Incomparably comparable graduation rates

November 27, 2012

For the first time ever, the U.S. Department of Education has released high school graduation rates based on a common, rigorous measure that makes it possible to compare states, and California falls into the bottom half.

Nearly a quarter of California high school students don’t graduate after four years, according to figures released yesterday for nearly every state, the District of Columbia and the Bureau of Indian Education. [Note: Data for Idaho, Kentucky, Oklahoma and Puerto Rico has not been reported.]

Each state submits its own statistics to the federal government, so California’s 76 percent graduation rate for the class of 2010-11 isn’t a surprise. State Superintendent of Public Instruction Tom Torlakson released the numbers last June.

What is new, however, is how California stacks up, and, in that regard, it’s ahead of Alaska, Louisiana and Washington, D.C., but behind Arkansas, North Dakota and Iowa, which, with an 88 percent graduation rate, is tops in the nation.

But numbers, even comparable ones, don’t always tell the whole story.

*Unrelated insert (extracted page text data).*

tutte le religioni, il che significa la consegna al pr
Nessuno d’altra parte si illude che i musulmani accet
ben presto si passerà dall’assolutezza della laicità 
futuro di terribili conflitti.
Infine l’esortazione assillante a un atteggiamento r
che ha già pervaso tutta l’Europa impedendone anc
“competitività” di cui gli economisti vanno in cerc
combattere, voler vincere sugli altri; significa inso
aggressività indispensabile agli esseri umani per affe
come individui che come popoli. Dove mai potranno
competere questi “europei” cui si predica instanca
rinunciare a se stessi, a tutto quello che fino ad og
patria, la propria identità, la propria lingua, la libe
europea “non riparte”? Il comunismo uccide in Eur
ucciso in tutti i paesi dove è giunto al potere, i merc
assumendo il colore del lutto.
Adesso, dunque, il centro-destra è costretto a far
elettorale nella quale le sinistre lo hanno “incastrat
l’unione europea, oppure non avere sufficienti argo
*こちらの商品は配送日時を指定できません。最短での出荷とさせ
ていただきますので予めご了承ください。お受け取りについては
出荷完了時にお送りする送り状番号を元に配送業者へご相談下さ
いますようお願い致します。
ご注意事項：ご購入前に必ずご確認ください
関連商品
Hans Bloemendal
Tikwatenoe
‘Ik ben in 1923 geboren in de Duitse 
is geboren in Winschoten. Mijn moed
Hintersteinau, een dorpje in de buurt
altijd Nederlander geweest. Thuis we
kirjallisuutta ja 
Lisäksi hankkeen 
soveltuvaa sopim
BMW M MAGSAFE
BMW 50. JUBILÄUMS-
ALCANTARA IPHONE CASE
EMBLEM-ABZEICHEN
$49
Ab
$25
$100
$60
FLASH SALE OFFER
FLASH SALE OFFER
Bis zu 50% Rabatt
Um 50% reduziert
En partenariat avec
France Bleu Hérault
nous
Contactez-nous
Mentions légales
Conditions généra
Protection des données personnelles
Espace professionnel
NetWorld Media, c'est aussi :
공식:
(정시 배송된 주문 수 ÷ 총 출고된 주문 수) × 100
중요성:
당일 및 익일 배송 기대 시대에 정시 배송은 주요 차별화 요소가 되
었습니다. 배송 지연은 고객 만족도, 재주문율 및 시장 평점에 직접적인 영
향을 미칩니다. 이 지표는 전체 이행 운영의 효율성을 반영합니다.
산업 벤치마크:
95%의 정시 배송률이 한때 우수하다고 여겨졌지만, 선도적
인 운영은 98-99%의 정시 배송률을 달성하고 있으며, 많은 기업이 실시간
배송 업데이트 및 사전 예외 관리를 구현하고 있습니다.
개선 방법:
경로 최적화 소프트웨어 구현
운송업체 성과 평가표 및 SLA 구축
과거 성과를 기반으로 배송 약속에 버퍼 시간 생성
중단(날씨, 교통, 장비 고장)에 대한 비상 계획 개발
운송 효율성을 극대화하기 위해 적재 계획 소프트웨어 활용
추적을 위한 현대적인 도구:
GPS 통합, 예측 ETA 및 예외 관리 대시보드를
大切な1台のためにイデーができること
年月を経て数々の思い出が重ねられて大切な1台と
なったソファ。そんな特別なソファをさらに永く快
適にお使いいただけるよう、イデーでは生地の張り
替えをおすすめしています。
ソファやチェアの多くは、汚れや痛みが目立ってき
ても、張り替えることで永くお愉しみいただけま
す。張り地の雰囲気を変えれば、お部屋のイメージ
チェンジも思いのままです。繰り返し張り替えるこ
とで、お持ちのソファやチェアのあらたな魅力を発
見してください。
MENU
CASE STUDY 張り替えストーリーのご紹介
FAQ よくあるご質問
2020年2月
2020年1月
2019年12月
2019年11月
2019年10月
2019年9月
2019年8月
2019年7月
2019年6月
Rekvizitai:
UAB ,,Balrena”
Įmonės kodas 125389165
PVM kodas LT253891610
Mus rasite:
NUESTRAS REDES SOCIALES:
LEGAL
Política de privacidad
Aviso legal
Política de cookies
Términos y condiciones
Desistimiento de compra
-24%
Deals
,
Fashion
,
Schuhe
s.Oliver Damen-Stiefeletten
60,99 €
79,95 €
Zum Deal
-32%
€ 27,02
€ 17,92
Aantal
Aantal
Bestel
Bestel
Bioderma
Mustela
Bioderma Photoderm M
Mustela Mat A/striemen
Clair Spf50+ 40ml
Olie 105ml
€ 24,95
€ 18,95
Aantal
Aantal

For, even though the metrics are standardized, each state determines its own requirements for earning a high school diploma, and those can differ considerably in rigor.

“The rate itself can be comparable, but the meaning can be quite different,” explained Russell Rumberger, director of the California Dropout Research Project at UC Santa Barbara and author of the book Dropping Out: Why students drop out of high school and what can be done about it.

Rumberger said the figures are also “an incomplete indicator of what we want to know,” which is how many students eventually earn a diploma. The uniform measure doesn’t include students who earn a GED, students who drop out and then earn a regular diploma through a credit recovery program and students who take more than four years to graduate.

Those caveats aren’t an attempt to whitewash California’s numbers. “It’s still a lot of kids that aren’t graduating,” said Rumberger.